By the deal’s close last August, 97 per cent of DPCM’s shareholders had redeemed their stock, leaving just US$9-million for D-Wave. That was less than the merger’s US$11.5-million deal costs. More than half the US$40-million raised by D-Wave went to repay a venture loan.
D-Wave’s funding plan had flopped, and it now had the added costs of running a public company. The SPAC deal “did not solve their financial issue,” Mr. Brown said.
The company’s future remains uncertain. Can it find funding at a time when investors are hesitant to back unprofitable tech companies? Will it slash costs like other tech companies? Will PSP step up again? (A PSP spokeswoman declined to comment.)

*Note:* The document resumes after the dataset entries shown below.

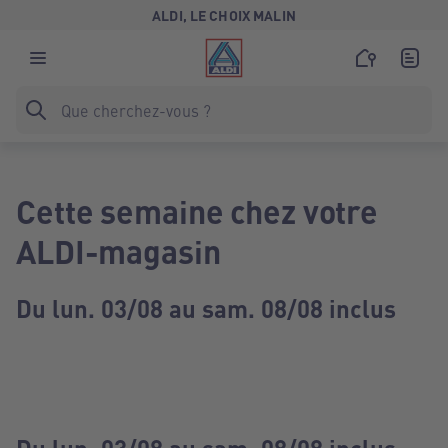
ALDI, LE CHOIX MALIN
Cette semaine chez votre
ALDI-magasin
Du lun. 03/08 au sam. 08/08 inclus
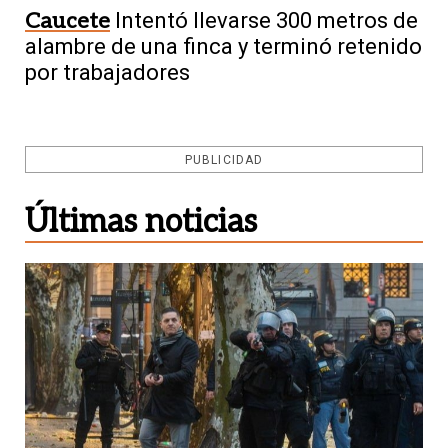
Caucete
Intentó llevarse 300 metros de
alambre de una finca y terminó retenido
por trabajadores
PUBLICIDAD
Últimas noticias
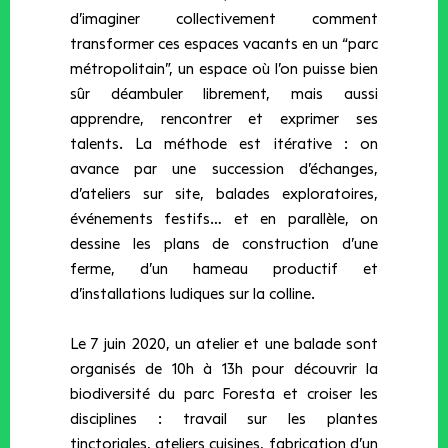
d’imaginer collectivement comment
transformer ces espaces vacants en un “parc
métropolitain”, un espace où l’on puisse bien
sûr déambuler librement, mais aussi
apprendre, rencontrer et exprimer ses
talents. La méthode est itérative : on
avance par une succession d’échanges,
d’ateliers sur site, balades exploratoires,
événements festifs… et en parallèle, on
dessine les plans de construction d’une
ferme, d’un hameau productif et
d’installations ludiques sur la colline.
Le 7 juin 2020, un atelier et une balade sont
organisés de 10h à 13h pour découvrir la
biodiversité du parc Foresta et croiser les
disciplines : travail sur les plantes
tinctoriales, ateliers cuisines, fabrication d’un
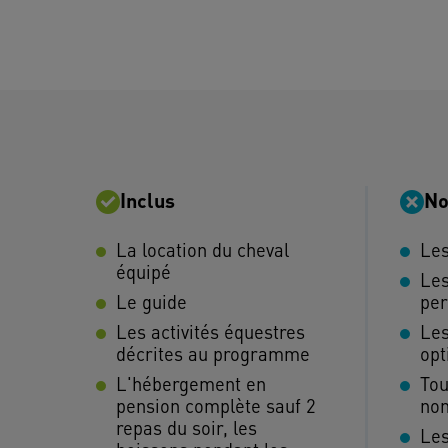
Inclus
No
La location du cheval
Les
équipé
Le
Le guide
per
Les activités équestres
Les
décrites au programme
opt
L'hébergement en
Tou
pension complète sauf 2
no
repas du soir, les
Les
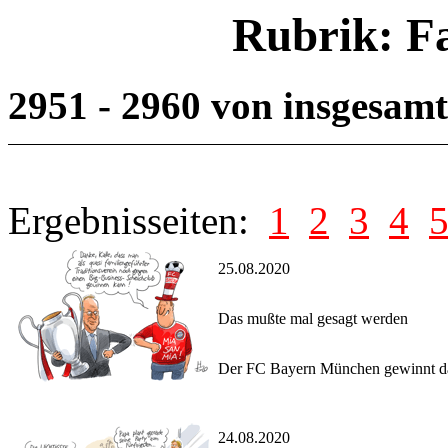
Rubrik: F
2951 - 2960 von insgesam
Ergebnisseiten:
1
2
3
4
25.08.2020
Das mußte mal gesagt werden
Der FC Bayern München gewinnt da
24.08.2020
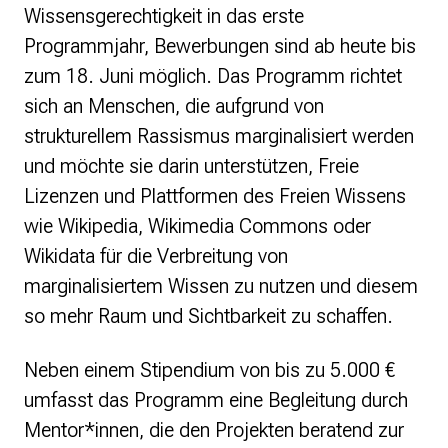
Monsters of Law
Wissensgerechtigkeit in das erste
Offene Kulturdaten
Programmjahr, Bewerbungen sind ab heute bis
Projekt Technische Wünsche
zum 18. Juni möglich. Das Programm richtet
re•shape
Wissen. Macht. Gerechtigkeit.
sich an Menschen, die aufgrund von
Zukunft D
strukturellem Rassismus marginalisiert werden
und möchte sie darin unterstützen, Freie
Wikipedia-Schwesterprojekte
Lizenzen und Plattformen des Freien Wissens
Wikibase
MediaWiki
wie Wikipedia, Wikimedia Commons oder
Wikibooks
Wikidata für die Verbreitung von
Wikisource
marginalisiertem Wissen zu nutzen und diesem
Wiktionary
so mehr Raum und Sichtbarkeit zu schaffen.
Wikiversity
Wikivoyage
Neben einem Stipendium von bis zu 5.000 €
Über uns
umfasst das Programm eine Begleitung durch
Verein
Mentor*innen, die den Projekten beratend zur
Unsere Werte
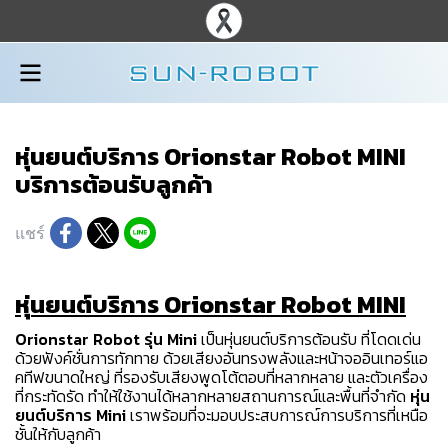
หุ่นยนต์บริการ Orionstar Robot MINI
บริการต้อนรับลูกค้า
แชร์
หุ่นยนต์บริการ Orionstar Robot MINI
Orionstar Robot รุ่น Mini
เป็นหุ่นยนต์บริการต้อนรับ ที่โดดเด่น
ด้วยฟังค์ชั่นการทักทาย ด้วยเสียงอันทรงพลังและหน้าจออินเทอร์แอ
คทีฟขนาดใหญ่ ที่รองรับเสียงพูดโต้ตอบที่หลากหลาย และตัวเครื่อง
ที่กระทัดรัด ทำให้ใช้งานได้หลากหลายสถานการณ์และพื้นที่จำกัด
หุ่น
ยนต์บริการ Mini
เราพร้อมที่จะมอบประสบการณ์การบริการที่เหนือ
ชั้นให้กับลูกค้า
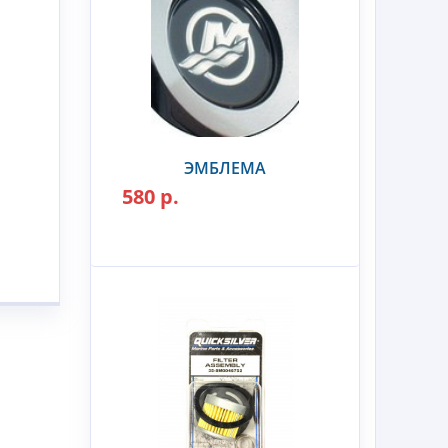
ЭМБЛЕМА
580 р.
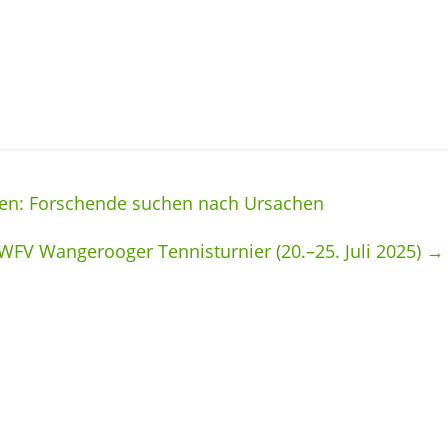
en: Forschende suchen nach Ursachen
 WFV Wangerooger Tennisturnier (20.–25. Juli 2025)
→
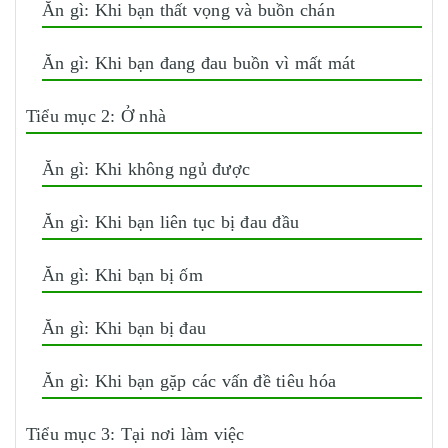
Ăn gì: Khi bạn thất vọng và buồn chán
Ăn gì: Khi bạn đang đau buồn vì mất mát
Tiểu mục 2: Ở nhà
Ăn gì: Khi không ngủ được
Ăn gì: Khi bạn liên tục bị đau đầu
Ăn gì: Khi bạn bị ốm
Ăn gì: Khi bạn bị đau
Ăn gì: Khi bạn gặp các vấn đề tiêu hóa
Tiểu mục 3: Tại nơi làm việc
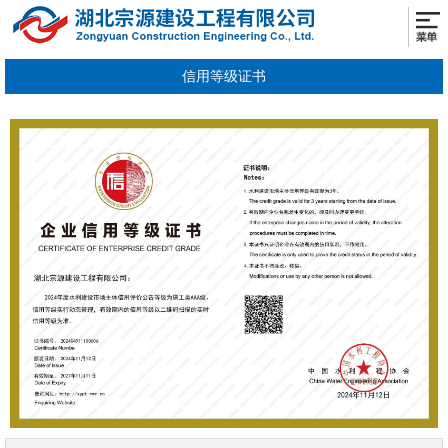
信用等级证书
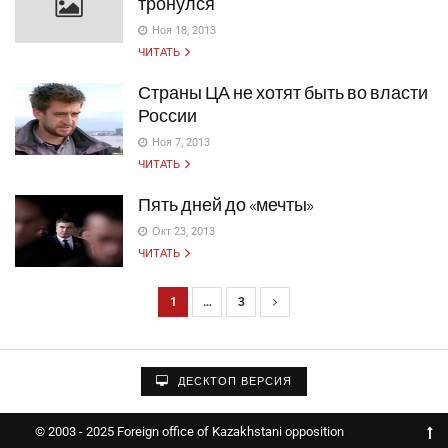
тронулся
Ноя 18, 2013
ЧИТАТЬ
Страны ЦА не хотят быть во власти
России
Ноя 7, 2013
ЧИТАТЬ
Пять дней до «мечты»
Окт 23, 2013
ЧИТАТЬ
1
…
3
Н
а
в
ДЕСКТОП ВЕРСИЯ
и
г
© 2003 - 2025 Foreign office of Kazakhstani opposition
а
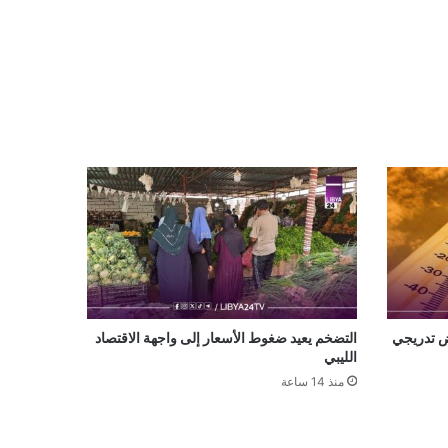
اض تدريجي
التضخم يعيد ضغوط الأسعار إلى واجهة الاقتصاد
الليبي
منذ 14 ساعة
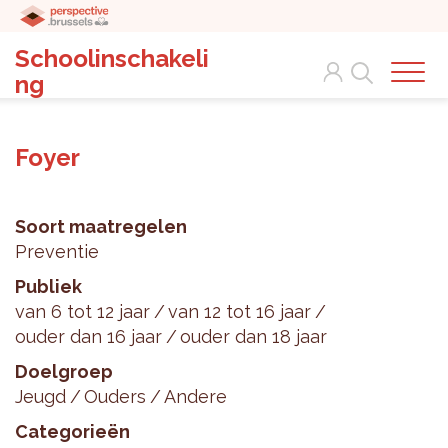
Schoolinschakeli
Search
ng
Foyer
Soort maatregelen
Preventie
Publiek
van 6 tot 12 jaar
van 12 tot 16 jaar
ouder dan 16 jaar
ouder dan 18 jaar
Doelgroep
Jeugd
Ouders
Andere
Categorieën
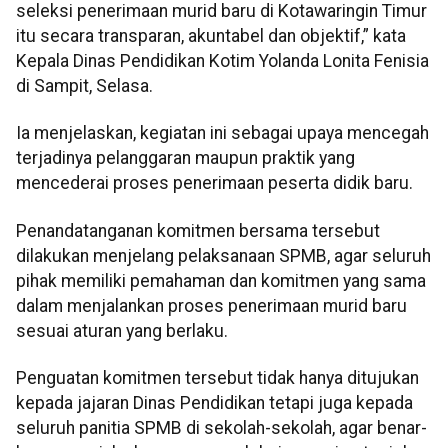
seleksi penerimaan murid baru di Kotawaringin Timur
itu secara transparan, akuntabel dan objektif,” kata
Kepala Dinas Pendidikan Kotim Yolanda Lonita Fenisia
di Sampit, Selasa.
Ia menjelaskan, kegiatan ini sebagai upaya mencegah
terjadinya pelanggaran maupun praktik yang
mencederai proses penerimaan peserta didik baru.
Penandatanganan komitmen bersama tersebut
dilakukan menjelang pelaksanaan SPMB, agar seluruh
pihak memiliki pemahaman dan komitmen yang sama
dalam menjalankan proses penerimaan murid baru
sesuai aturan yang berlaku.
Penguatan komitmen tersebut tidak hanya ditujukan
kepada jajaran Dinas Pendidikan tetapi juga kepada
seluruh panitia SPMB di sekolah-sekolah, agar benar-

D-Wave has a lot of technology and 200 patents and “I think someone will take it out,” said Mr. Fong.
Selling D-Wave could present a dilemma for the government, which has championed Canada’s quantum industry as part of its innovation agenda. Ottawa has faced criticism for doing little to help build homegrown tech giants. D-Wave may be challenged, but it is Canada’s most commercially advanced quantum company.
Ottawa could thwart foreign takeovers and is entitled to immediate repayment, upon a change of control, of a $40-million contribution to D-Wave in 2020 if the government doesn’t approve of the deal. But would it do so if such a move threatened D-Wave’s existence?
D-Wave’s predicament “is inevitable gravity coming down on a 24-year-old startup which has raised a tonne of money and hasn’t got a lot to show for it,” said Mr. Brown.